Rejoicing in the expanded house sparrow population eating and drinking in my garden the other lunchtime, I noted an unexpected visitor had alighted on a branch near the hanging feeder. Just as I wondered what this large, speckle-chested “mistle thrush” was up to, some two dozen sparrows got airborne, speeding skywards in a V formation that would have done credit to the Red Arrows.
No thrush, this intruder, as the sparrows sipping from the bird bath and devouring sunflower hearts and seeds had instantly twigged. Rather a bird of prey, a young kestrel. They are known to be breeding locally, so maybe this was one of this year’s brood from the nearby church tower? He (or maybe she, judging from colouring and feather markings) missed a meal on this occasion. But doubtless they will drop in again, when their hunting skills have become more practised.

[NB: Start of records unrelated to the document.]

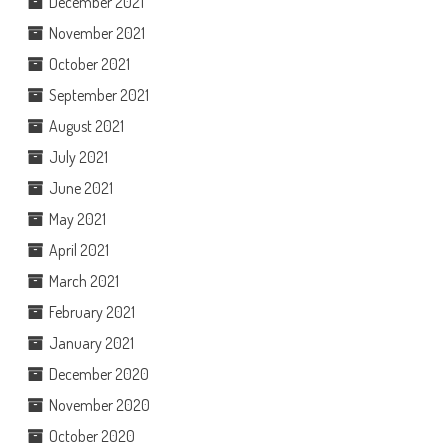
December 2021
November 2021
October 2021
September 2021
August 2021
July 2021
June 2021
May 2021
April 2021
March 2021
February 2021
January 2021
December 2020
November 2020
October 2020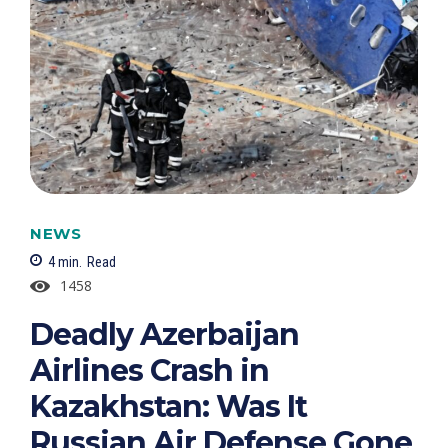
NEWS
4
min.
Read
1458
Deadly Azerbaijan
Airlines Crash in
Kazakhstan: Was It
Russian Air Defense Gone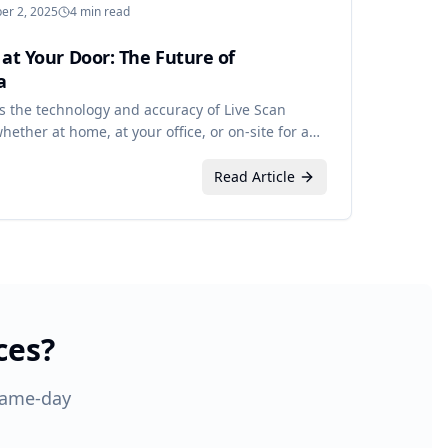
er 2, 2025
4 min read
 at Your Door: The Future of
a
s the technology and accuracy of Live Scan
ether at home, at your office, or on-site for a
Read Article
ces?
 Same-day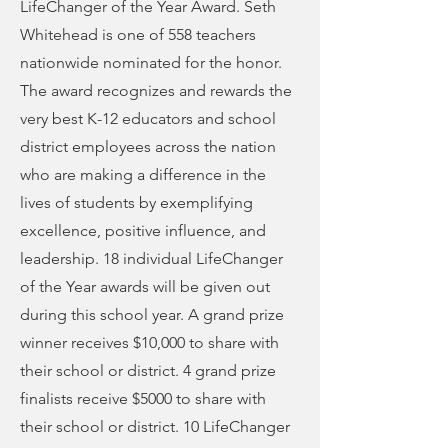
LifeChanger of the Year Award. Seth
Whitehead is one of 558 teachers
nationwide nominated for the honor.
The award recognizes and rewards the
very best K-12 educators and school
district employees across the nation
who are making a difference in the
lives of students by exemplifying
excellence, positive influence, and
leadership. 18 individual LifeChanger
of the Year awards will be given out
during this school year. A grand prize
winner receives $10,000 to share with
their school or district. 4 grand prize
finalists receive $5000 to share with
their school or district. 10 LifeChanger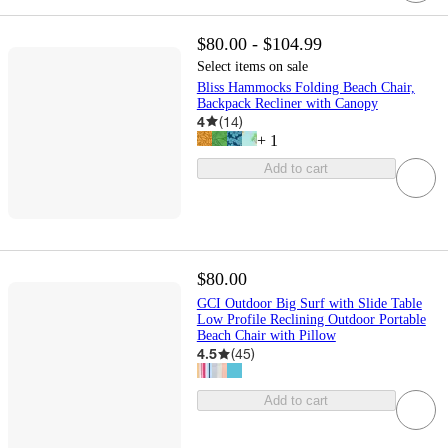
$80.00 - $104.99
Select items on sale
Bliss Hammocks Folding Beach Chair,
Backpack Recliner with Canopy
4
(
14
)
+
1
Add to cart
$80.00
GCI Outdoor Big Surf with Slide Table
Low Profile Reclining Outdoor Portable
Beach Chair with Pillow
4.5
(
45
)
Add to cart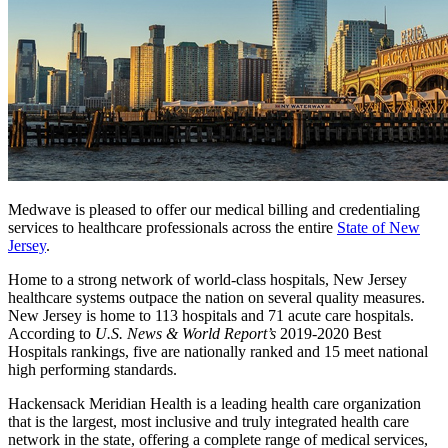
Medwave is pleased to offer our medical billing and credentialing
services to healthcare professionals across the entire
State of New
Jersey
.
Home to a strong network of world-class hospitals, New Jersey
healthcare systems outpace the nation on several quality measures.
New Jersey is home to 113 hospitals and 71 acute care hospitals.
According to
U.S. News & World Report’s
2019-2020 Best
Hospitals rankings, five are nationally ranked and 15 meet national
high performing standards.
Hackensack Meridian Health is a leading health care organization
that is the largest, most inclusive and truly integrated health care
network in the state, offering a complete range of medical services,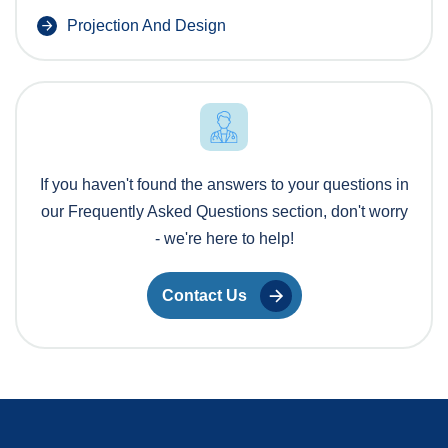
Projection And Design
If you haven't found the answers to your questions in
our Frequently Asked Questions section, don't worry
- we're here to help!
Contact Us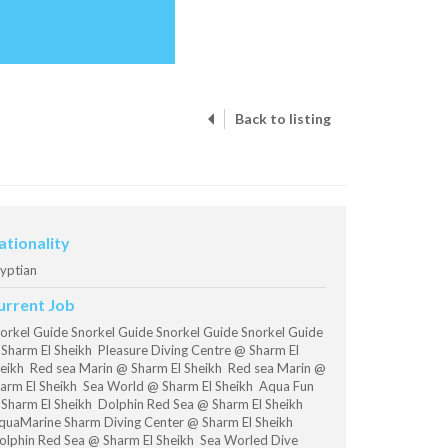
Back to listing
ationality
yptian
urrent Job
orkel Guide Snorkel Guide Snorkel Guide Snorkel Guide
Sharm El Sheikh Pleasure Diving Centre @ Sharm El
eikh Red sea Marin @ Sharm El Sheikh Red sea Marin @
arm El Sheikh Sea World @ Sharm El Sheikh Aqua Fun
Sharm El Sheikh Dolphin Red Sea @ Sharm El Sheikh
uaMarine Sharm Diving Center @ Sharm El Sheikh
lphin Red Sea @ Sharm El Sheikh Sea Worled Dive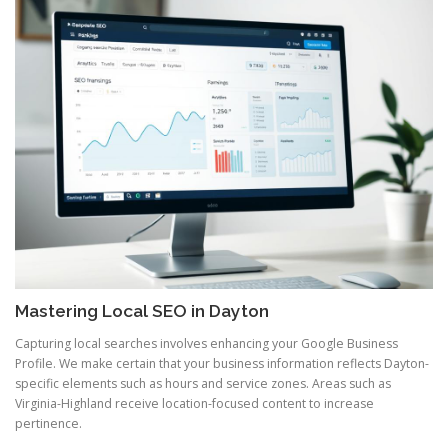
Mastering Local SEO in Dayton
Capturing local searches involves enhancing your Google Business
Profile. We make certain that your business information reflects Dayton-
specific elements such as hours and service zones. Areas such as
Virginia-Highland receive location-focused content to increase
pertinence.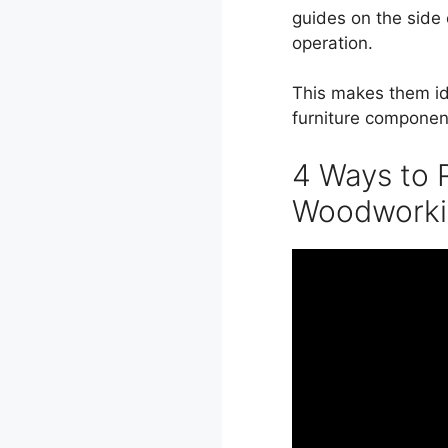
guides on the side 
operation.
This makes them ide
furniture componen
4 Ways to R
Woodworki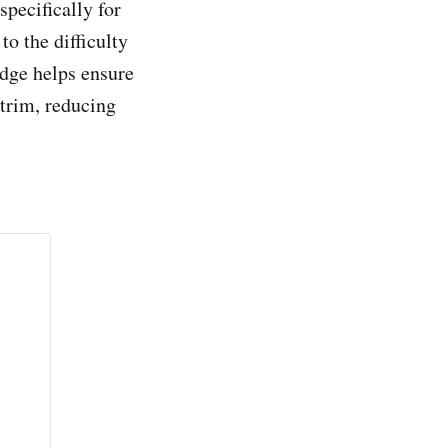
pecifically for
o the difficulty
edge helps ensure
 trim, reducing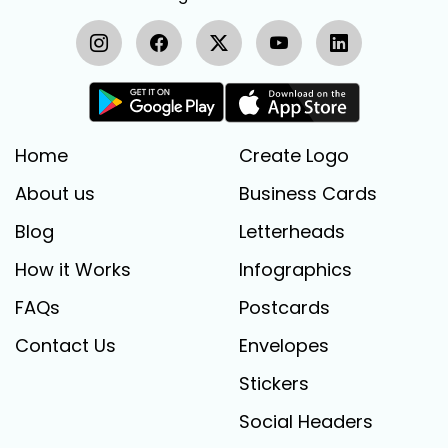
Home
Create Logo
About us
Business Cards
Blog
Letterheads
How it Works
Infographics
FAQs
Postcards
Contact Us
Envelopes
Stickers
Social Headers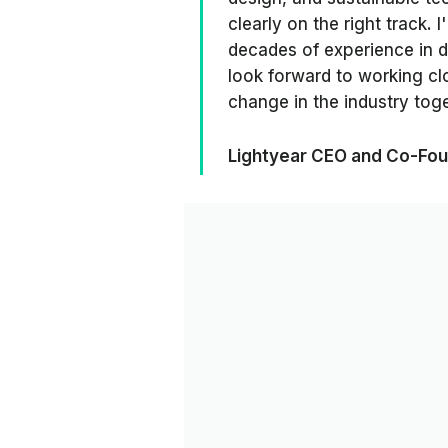
clearly on the right track. 
decades of experience in d
look forward to working clo
change in the industry toge
Lightyear CEO and Co-Fou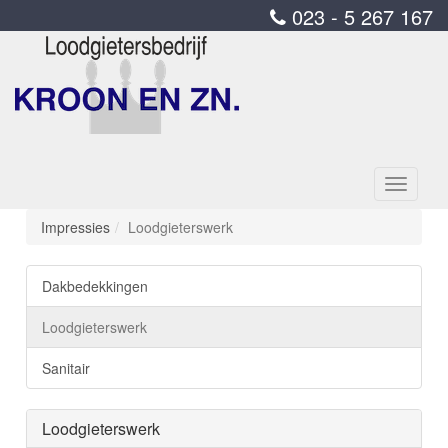
023 - 5 267 167
Toggle
navigati
Impressies
Loodgieterswerk
Dakbedekkingen
Loodgieterswerk
Sanitair
Loodgieterswerk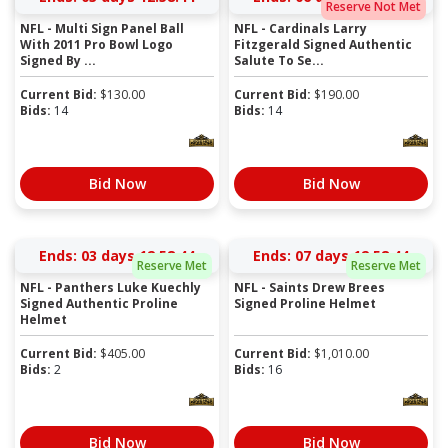
Reserve Not Met
NFL - Multi Sign Panel Ball
NFL - Cardinals Larry
With 2011 Pro Bowl Logo
Fitzgerald Signed Authentic
Signed By ...
Salute To Se...
Current Bid:
$
130.00
Current Bid:
$
190.00
Bids:
14
Bids:
14
Bid Now
Bid Now
Ends:
03 days 12:58:43
Ends:
07 days 12:58:43
Reserve Met
Reserve Met
NFL - Panthers Luke Kuechly
NFL - Saints Drew Brees
Signed Authentic Proline
Signed Proline Helmet
Helmet
Current Bid:
$
405.00
Current Bid:
$
1,010.00
Bids:
2
Bids:
16
Bid Now
Bid Now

Kestrels hover above their targeted (chiefly rodent) prey, before descending like the angel of death. Sparrowhawks ambush via a horizontal dash from one greenery hideaway to another and can even take a small bird in mid-flight. But this is not to say that “our” kestrel won’t get the hang of hunting around bird feeding stations. A not altogether welcome prospect, but seemingly a seal of approval for the sparrow population-boosting practice of year-round feeding with high energy seed mixes.
Conservation charities, such as the British Trust for Ornithology, believe that this is vital if adults are to gain enough energy to forage for the insect-based, meaty protein food that their nestlings need. Shortage of chick food such as caterpillars in our gardens (partly due to climate-change linked to a lack of synchronisation in bird and insect breeding timetables, as well as use of garden insecticides and too-tidy clearing up of vegetation) has contributed to recent sharp house sparrow population declines.